|Keewaytinook Internet High School
Keewaytinook Internet High School (KiHS) is a blended learning high school in Northwestern Ontario serving on average 16 First Nation communities yearly. It was established as a pilot project in 1999 and worked with only three communities. KiHS uses e-learning as the means of delivery and also has a local teacher who works with the students in a classroom in the partner communities. Students are required to attend the classroom each day and complete online activities while getting help, clarification and direction from the local teacher. The funding for the programme is established through a nominal roll process, where formula funding comes from Aboriginal Affairs and Northern Development Canada (AANDC). KiHS claims students in the partner communities and receive funding directly from AANDC. No other funding is received for these students outside of KiHS.
KiHS developed as the First Nation chiefs recognized the need for a community-based secondary option which would help deal with issues students were facing when they had to leave their communities at sometimes as early as thirteen years of age. The resulting social implications and personal effects this had on students, families and communities made the community-based KiHS a necessary solution. In the partner communities, students now have the direct influence and guidance of family and community as they pursue secondary education.
KiHS has developed into a quality secondary programme in the territory, offering all streams of courses leading to workplace, college and/or direct entry into university after high school. Initially the programme targeted Grade 9 and 10 students as a transition programme students moving to senior high school. However, as the demand from parents and students grew for senior courses, the programme expanded to now offering about 70 secondary courses. The achievement results have continued to rise each year and we have graduated over 70 Grade 12 students with their secondary diploma since beginning to offering senior courses in 2006. Many parents and students are making KiHS their first choice for secondary education and are developing many technical and academic skills in the programme, which promotes independent thought and students taking control of their educational success.
A Model of Success
The model used at KiHS is mainly asynchronous delivery using Moodle as the learning management system. KiHS instructors develop a course that includes appropriate content for the students we work with and post lessons online. The activities are made available weekly and local teachers ensure students are moving along. The instructors are responsible for marking activities and provide feedback to students weekly on their progress. However, we use also use synchronous technology as well as video conferencing tools such as Elluminate, Adobe Connect and face-to-face mentoring with the local KiHS teachers. KiHS has a technical staff person who travels to all communities and works to make sure the connectivity and other technical needs are met with the help. An outside helpdesk is provided through Schoolnet, a federally funded internet access programme for First Nations schools in Canada.

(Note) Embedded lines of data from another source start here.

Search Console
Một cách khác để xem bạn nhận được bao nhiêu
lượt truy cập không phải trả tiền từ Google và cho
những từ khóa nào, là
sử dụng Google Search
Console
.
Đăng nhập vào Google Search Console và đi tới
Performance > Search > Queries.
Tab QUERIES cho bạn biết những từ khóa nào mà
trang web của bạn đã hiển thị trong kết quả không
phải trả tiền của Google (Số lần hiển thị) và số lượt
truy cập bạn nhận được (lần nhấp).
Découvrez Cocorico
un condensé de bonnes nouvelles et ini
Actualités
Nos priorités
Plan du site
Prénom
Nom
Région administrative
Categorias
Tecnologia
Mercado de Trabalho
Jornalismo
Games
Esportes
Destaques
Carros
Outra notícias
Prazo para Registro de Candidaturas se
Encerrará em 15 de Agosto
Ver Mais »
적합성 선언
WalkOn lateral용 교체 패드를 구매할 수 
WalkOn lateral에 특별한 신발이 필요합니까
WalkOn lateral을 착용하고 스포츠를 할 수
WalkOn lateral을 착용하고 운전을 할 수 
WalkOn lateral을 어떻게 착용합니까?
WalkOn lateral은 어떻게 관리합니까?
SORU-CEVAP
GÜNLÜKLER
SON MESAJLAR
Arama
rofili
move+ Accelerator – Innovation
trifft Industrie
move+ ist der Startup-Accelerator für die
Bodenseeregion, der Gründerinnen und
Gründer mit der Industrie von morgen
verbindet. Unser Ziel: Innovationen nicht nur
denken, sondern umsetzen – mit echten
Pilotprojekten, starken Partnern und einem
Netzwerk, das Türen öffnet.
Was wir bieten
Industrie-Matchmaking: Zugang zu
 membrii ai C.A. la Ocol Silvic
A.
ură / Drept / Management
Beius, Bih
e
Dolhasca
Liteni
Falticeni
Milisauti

The local community supports the programme by identifying and providing a space for the classroom as well as accommodation for the teacher. They lend any support needed from their local Education Authority and make available the local school services for gymnasium activities and maintenance support. Each community has a member present on a KiHS Steering Committee that helps guide the developing progress of the programme as we respond to changes in education provincially, as well as addressing community needs.
KiHS has been a solution for some of the issues resulting when students have had to leave First Nations communities for a secondary education. Our programme has grown and changed over the years to reflect the needs identified that will improve student achievement. KiHS is the only secondary programme in our territory to offer such a variety of courses at all grade levels and streams in the First Nation communities. The programme is also placing a secondary school in each partner community, with all the services most secondary provincial schools would have. This is a great achievement since many of the KiHS classrooms have a small number of students. Due to the presence of KiHS, the communities have more opportunity for their members to receive quality education while remaining at home—a privilege all in Canada should share.